Assignment:
Please output every line of the material as it stands, without the pictures.

((

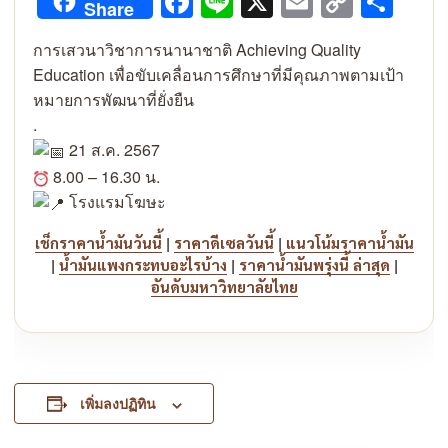
Facebook
Line
X
Email
Copy
Sha
Share
Link
การเสวนาวิชาการนานาชาติ Achieving Quality
Education เพื่อขับเคลื่อนการศึกษาที่มีคุณภาพตามเป้า
หมายการพัฒนาที่ยั่งยืน
.
21 ส.ค. 2567
8.00 – 16.30 น.
โรงแรมโฆษะ
|
|
เช็กราคาน้ำมันวันนี้
ราคาดีเซลวันนี้
แนวโน้มราคาน้ำมัน
|
|
|
น้ำมันแพงกระทบอะไรบ้าง
ราคาน้ำมันพรุ่งนี้ ล่าสุด
อันดับมหาวิทยาลัยไทย
เพิ่มลงปฏิทิน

))

Your solution:
Facebook
Line
X
Email
Copy
Sha
Share
Link
การเสวนาวิชาการนานาชาติ Achieving Quality
Education เพื่อขับเคลื่อนการศึกษาที่มีคุณภาพตามเป้า
หมายการพัฒนาที่ยั่งยืน
.
21 ส.ค. 2567
8.00 – 16.30 น.
โรงแรมโฆษะ
|
|
เช็กราคาน้ำมันวันนี้
ราคาดีเซลวันนี้
แนวโน้มราคาน้ำมัน
|
|
|
น้ำมันแพงกระทบอะไรบ้าง
ราคาน้ำมันพรุ่งนี้ ล่าสุด
อันดับมหาวิทยาลัยไทย
เพิ่มลงปฏิทิน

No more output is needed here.